17 de Oct / 2013 às 11h30 | Variadas

Problemas e dificuldades referentes ao tráfico e à destinação de animais silvestres foram debatidos na manhã de hoje, dia 16, no auditório do Centro de Estudos e Aperfeiçoamento Funcional do Ministério Público (Ceaf), oportunidade em que foi ressaltada a necessidade de melhorar a estratégia de inteligência para estruturar as ações de combate a esse tipo de tráfico. Segundo a analista ambiental Samanta Levita, há muito foco no combate ao comércio e pouco investimento na probição da coleta desses animais, sendo que a reintrodução deles na natureza ainda não atende às expectativas. Além dos programas sociais, o pesquisador da Universidade Estadual Santa Cruz (Uesc), Sérgio Nogueira defende que deve haver mais educação e informação para conscientizar as pessoas de baixa renda que capturam os animais para os traficantes e acabam prejudicando principalmente os animais em extinção. “Devemos lutar para que não sejam extintas suas famílias”, afirmou.

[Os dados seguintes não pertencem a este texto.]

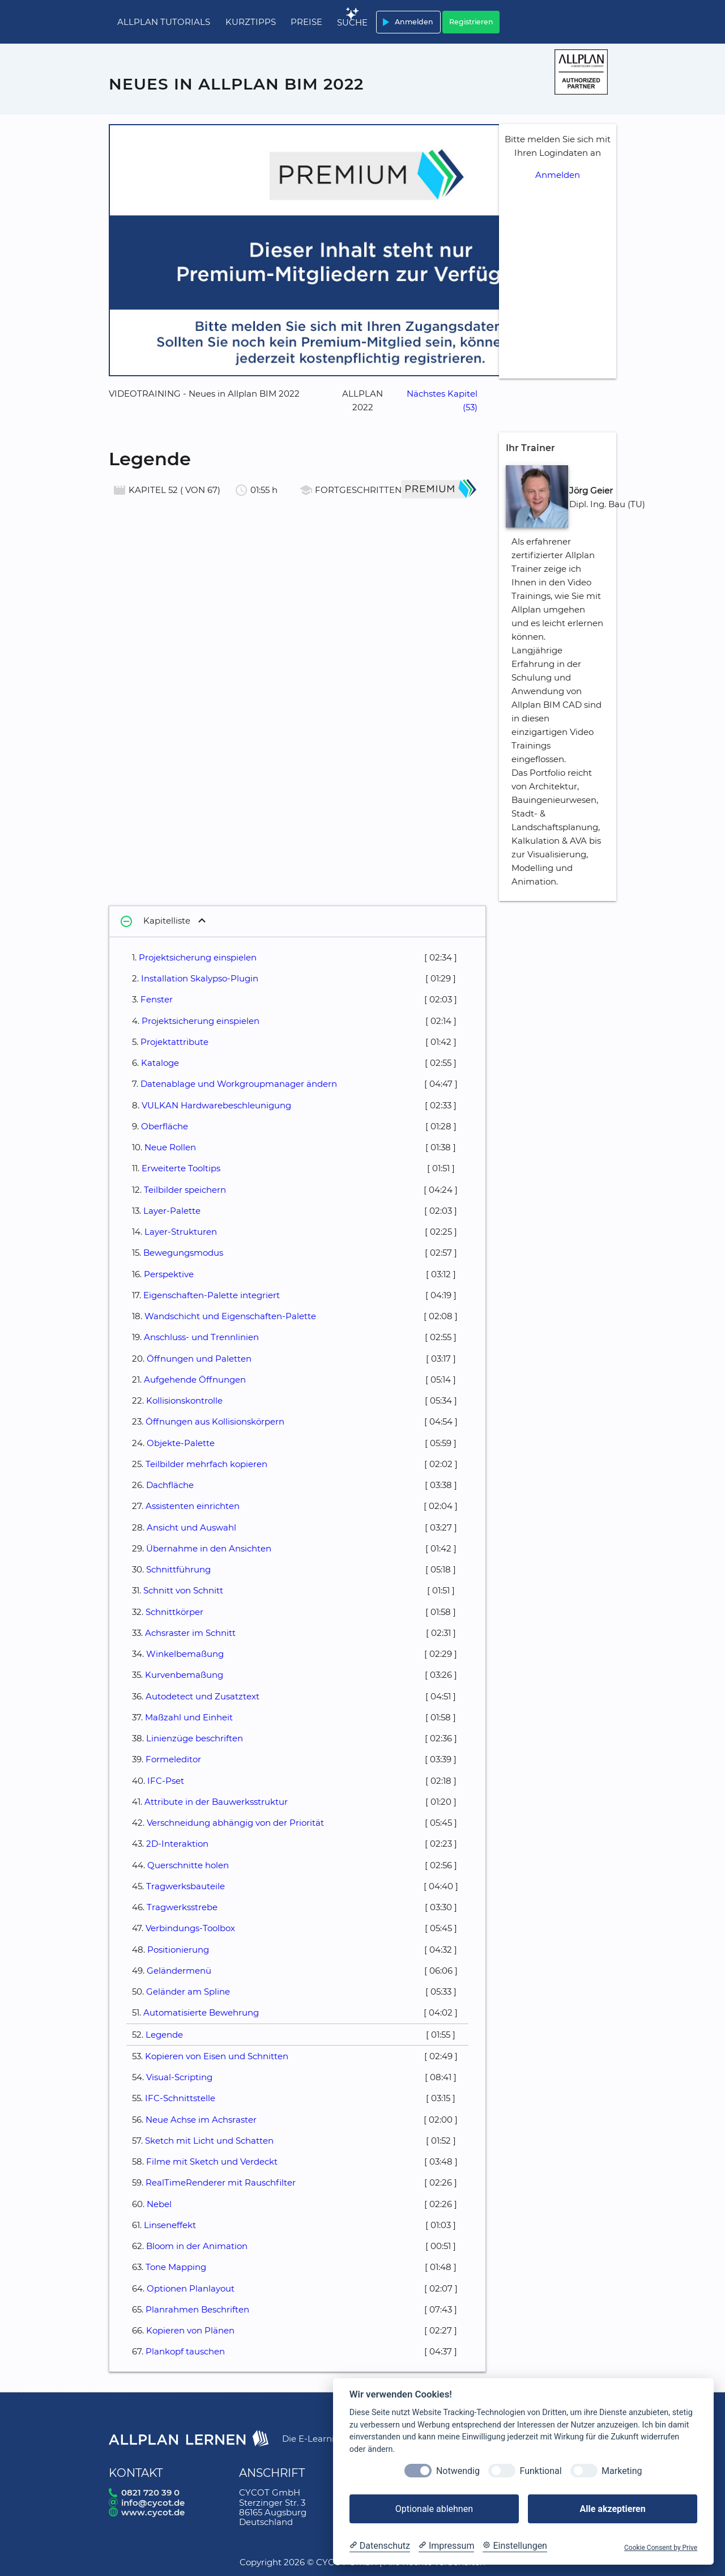 This screenshot has height=2576, width=725. Describe the element at coordinates (182, 1907) in the screenshot. I see `Tragwerksstrebe` at that location.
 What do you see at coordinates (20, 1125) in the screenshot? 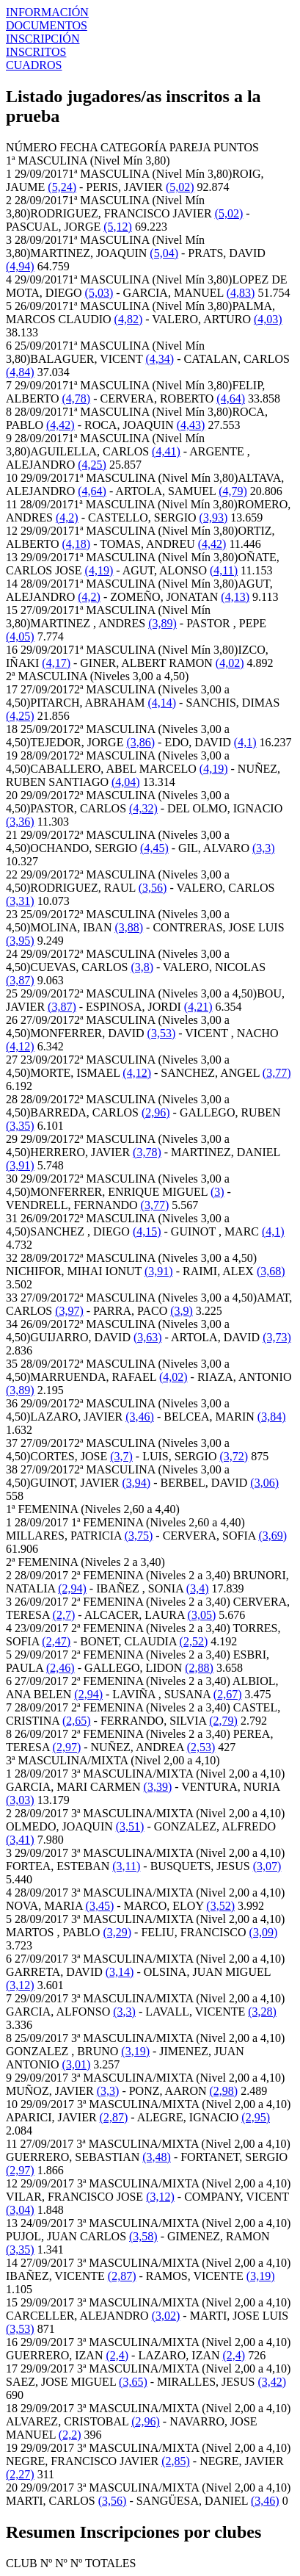 I see `(3,35)` at bounding box center [20, 1125].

Professor titular de Pleno Manejo da Fauna Silvestre, Sérgio considera importante a realização de eventos dessa natureza envolvendo promotores de Justiça, que têm uma intensa atuação na área ambiental, tendo em vista que as leis ambientais são muito duras, necessárias, mas quando aplicadas nesses casos, nem sempre beneficiam os animais. Complementando, Samanta considera que para haver maior efetividade das ações voltadas à devolução de animais à natureza, é preciso viabilizar, através da aproximação com centros de estudo, maior qualificação técnico-científica para desenvolver e implementar protocolos de triagem e reabilitação de fauna silvestre com a necessária readaptação das estruturas existentes para a execução de tais protocolos. Ao abrir os debates, a promotora de Justiça Aline Valéria Archangelo Salvador deixou clara a necessidade da academia para dar suporte às operações desencadeadas pelo Ministério Público.

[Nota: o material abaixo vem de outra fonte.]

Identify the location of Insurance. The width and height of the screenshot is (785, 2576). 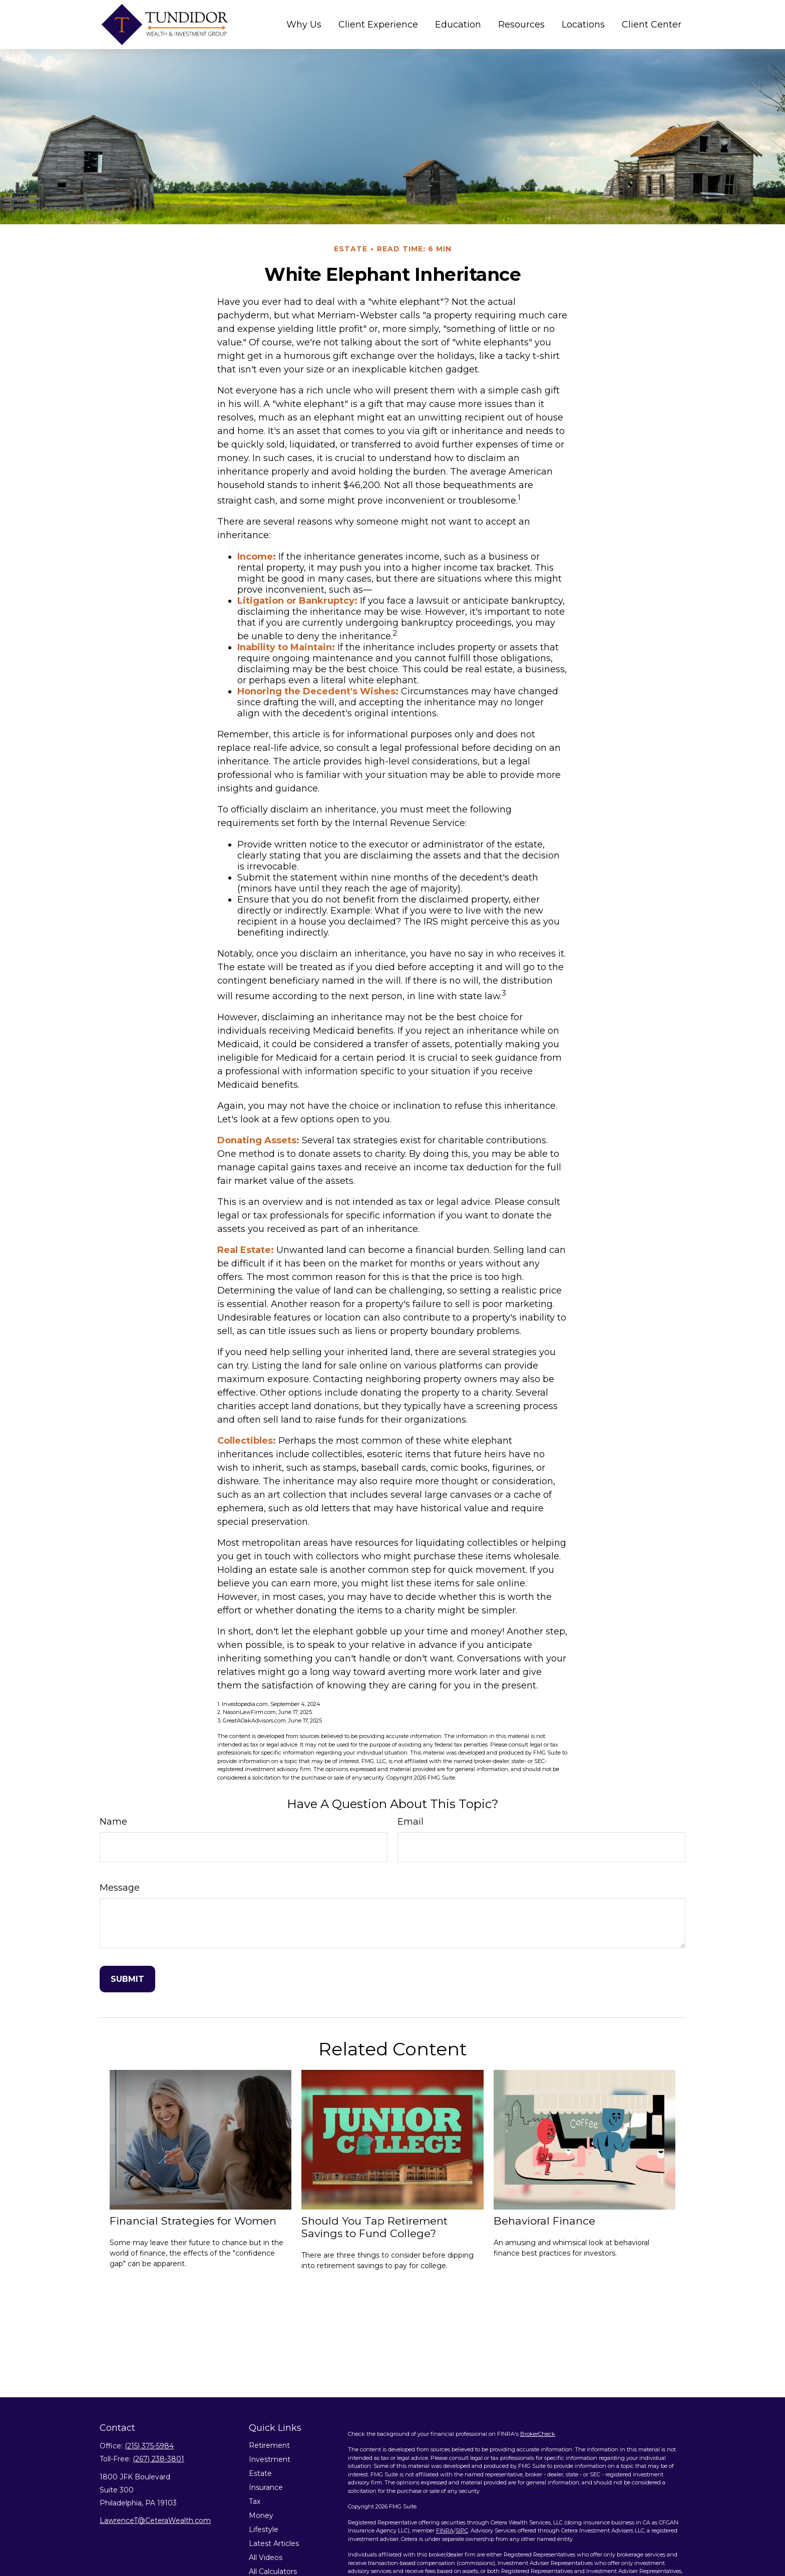 (266, 2487).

O evento foi realizado graças a uma parceria formada pela Universidade Federal da Bahia, com participação do programa de pós-graduação em ecologia e biomonitoramento e Instituto de Biologia, e Ministério Público, envolvendo o Centro de Apoio Operacional do Meio Ambiente e Urbanismo (Ceama), e núcleos Mata Atlântica (Numa) e de Defesa da Bacia do São Francisco (Nusf), com apoio da Fundação José Silveira. Essa união da teoria com a prática é possibilitada pelo Programa de Intervenções sobre Conservação da Biodiversidade (Picbio), construído a partir de um processo de interação e compartilhamento de conhecimentos teóricos e práticos de pesquisadores acadêmicos da área de ecologia e representantes das Promotorias de Justiça e da área técnica do MP baiano.

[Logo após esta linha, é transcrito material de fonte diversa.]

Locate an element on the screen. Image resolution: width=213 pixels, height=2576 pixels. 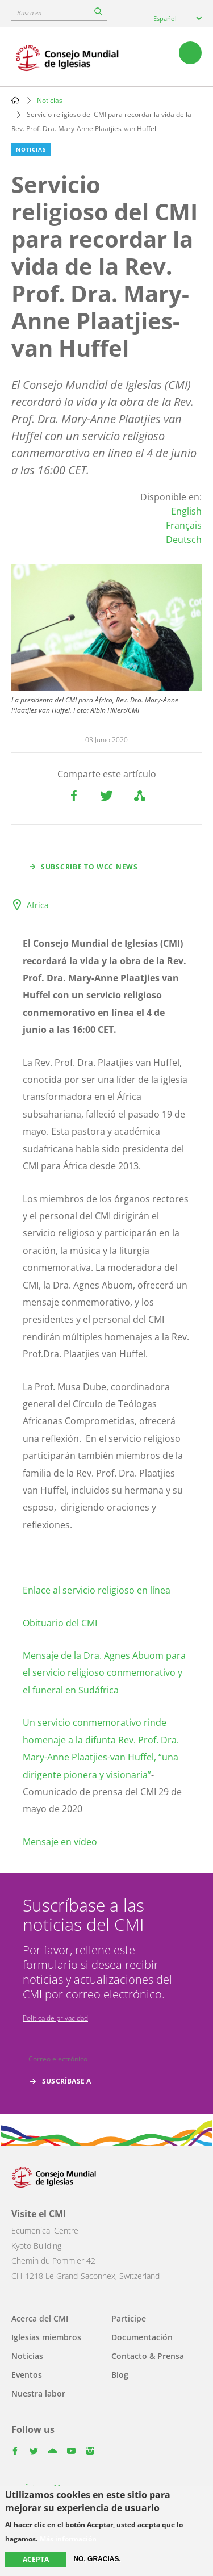 Política de privacidad is located at coordinates (55, 2018).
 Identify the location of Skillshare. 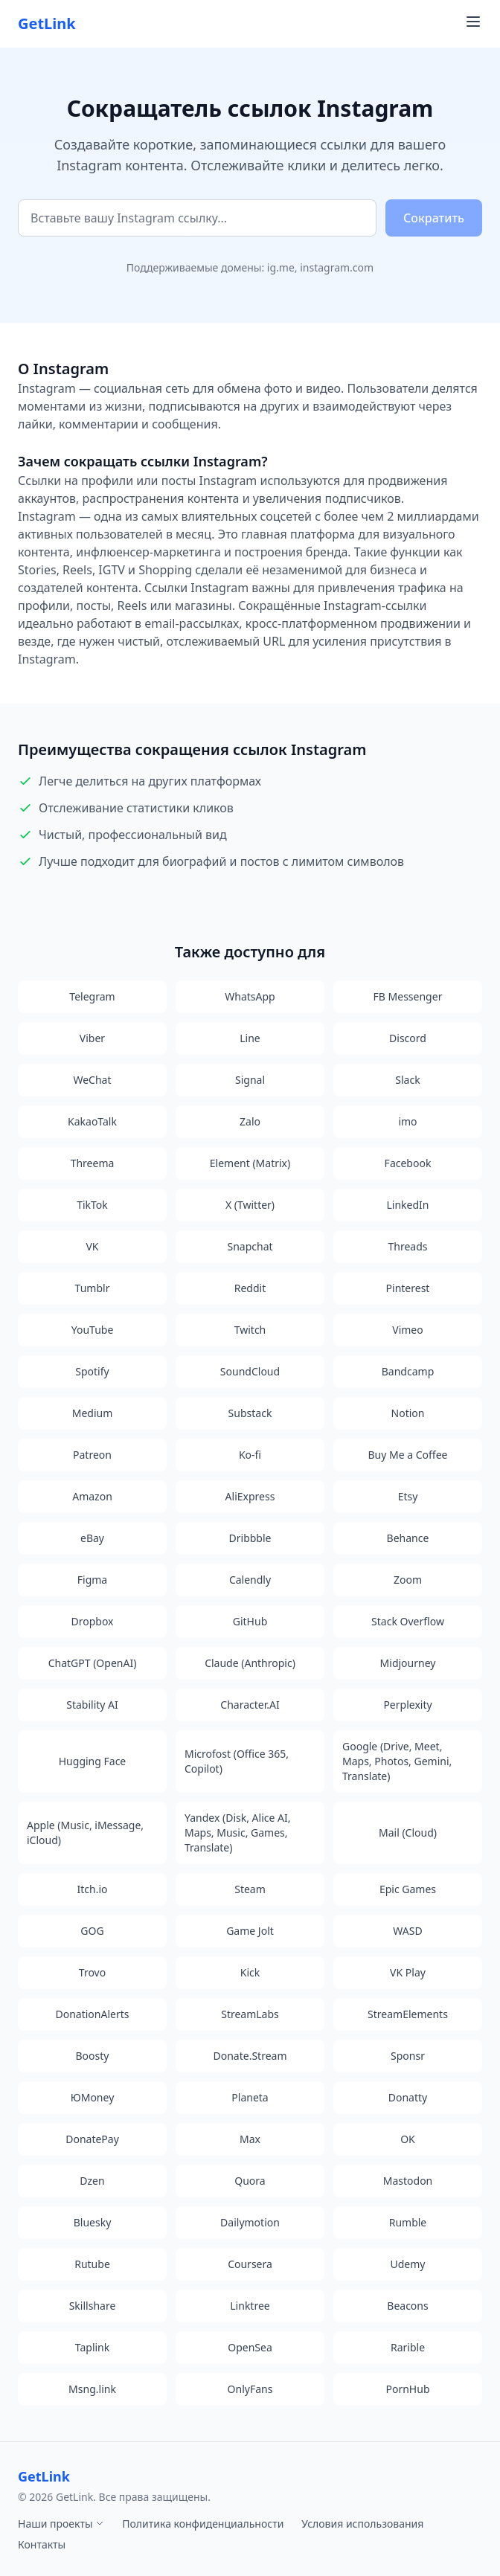 (92, 2306).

Esta é a terceira oficina realizada por meio dessa parceria, que busca a combinação de conhecimentos acadêmicos para subsidiar e ampliar as possibilidades da tomada de decisão em processos legais de ameaça à biodiversidade. Além dos coordenadores do Ceama e Nusf, promotores de Justiça Marcelo Guedes e Luciana Khoury, participaram diversos promotores de Justiça que atuam na área do meio ambiente e representantes das diretorias de fiscalização e biodiversidade do Inema, Leandro Anjos e Gerson de Oliveira; e do coordenador do Cetas, Josiano Torezani.